Every record here must be copied exactly, except for the images it holds.

[Opening Material for this exercise section]

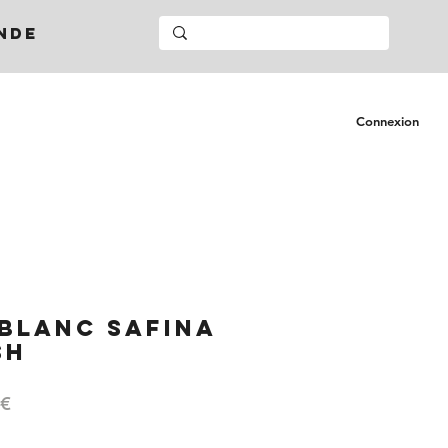
NDE
Connexion
 BLANC SAFINA
SH
Prix
 €
l
promotionnel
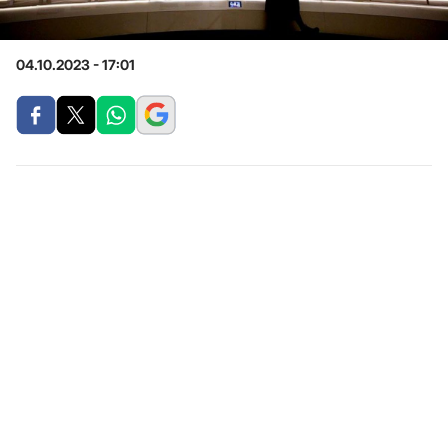
04.10.2023 - 17:01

[Closing Material for this exercise section]

## [Solution]
NDE
Connexion
 BLANC SAFINA
SH
Prix
 €
l
promotionnel
04.10.2023 - 17:01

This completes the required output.